Article 2 : La société Méditerranée Environnement est condamnée à verser à la commune de Carqueiranne, in solidum avec la société Artelia, une provision d'un montant total de 660 117,98 euros, portant intérêts au taux légal à compter du 20 novembre 2023, ces intérêts étant capitalisés à la date du 20 novembre 2024 et à chaque échéance annuelle ultérieure éventuelle.
Article 3 : Le montant de la provision due par la société Artelia, in solidum avec la société Méditerranée Environnement, est ramené à ce même montant de 660 117,98 euros, au bénéfice de la seule commune de Carqueiranne.
Article 4 : L'article 2 de l'ordonnance attaquée est réformé en conséquence.

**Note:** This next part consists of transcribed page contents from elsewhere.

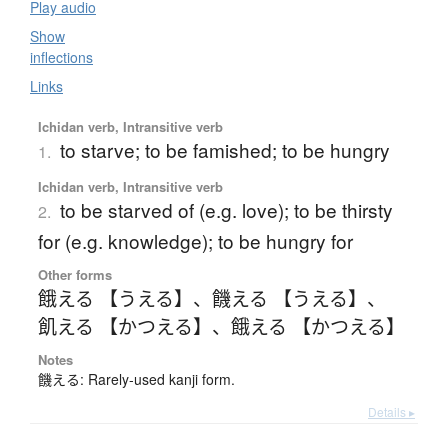
Play audio
Show
inflections
Links
Ichidan verb, Intransitive verb
to starve; to be famished; to be hungry
1.
Ichidan verb, Intransitive verb
to be starved of (e.g. love); to be thirsty
2.
for (e.g. knowledge); to be hungry for
Other forms
餓える 【うえる】
、
饑える 【うえる】
、
飢える 【かつえる】
、
餓える 【かつえる】
Notes
饑える: Rarely-used kanji form.
Details ▸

Article 5 : L'article 4 de l'ordonnance est annulé en tant que, statuant ultra petita, il condamne la société Artelia à garantir la société Méditerranée Environnement à hauteur de 7 % du montant de la condamnation in solidum.

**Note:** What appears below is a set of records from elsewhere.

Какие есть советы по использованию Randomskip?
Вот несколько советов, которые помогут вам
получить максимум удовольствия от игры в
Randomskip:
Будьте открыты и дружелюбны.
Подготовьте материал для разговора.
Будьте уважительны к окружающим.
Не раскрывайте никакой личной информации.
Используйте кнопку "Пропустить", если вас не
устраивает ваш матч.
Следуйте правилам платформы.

Article 6 : Les sociétés Méditerranée Environnement et Apave sont condamnées à garantir la société Artelia à hauteur respectivement de 29,9 % et 1,4 % du montant de la provision et des intérêts afférents.
Article 7 : Les articles 5 et 6 de l'ordonnance attaquée sont réformés en ce qu'ils ont de contraire avec l'article 6 du présent arrêt.
Article 8 : L'article 6 de l'ordonnance est par ailleurs annulé en tant qu'il rejette l'appel en garantie de la société Artelia contre la société Apave.
Article 9 : Les sociétés Méditerranée Environnement et Artelia supporteront la charge des dépens à hauteur respectivement de 90 % et 10 %.
Article 10 : La société Méditerranée Environnement versera à la commune de Carqueiranne une somme de 3 000 euros au titre des frais non compris dans les dépens exposés en première instance.
Article 11 : Le surplus des conclusions des parties est rejeté.
Article 12 : Le présent arrêt sera notifié aux sociétés Méditerranée Environnement et Artelia, à la commune de Carqueiranne, à la métropole Toulon Provence Méditerranée, à la société Apave Infrastructures et Construction France, à la société Generali IARD, à la société Axa France IARD et à la société SMABTP.
Copie en sera adressée à M. B... A..., expert.
Délibéré après l'audience du 3 février 2025, où siégeaient :
- M. Renaud Thielé, président assesseur, présidant la formation de jugement en application de l'article R. 222-26 du code de justice administrative,
- Mme Isabelle Ruiz, première conseillère,
- M. Laurent Lombart, premier conseiller.
Rendu public par mise à disposition au greffe, le 17 février 2025.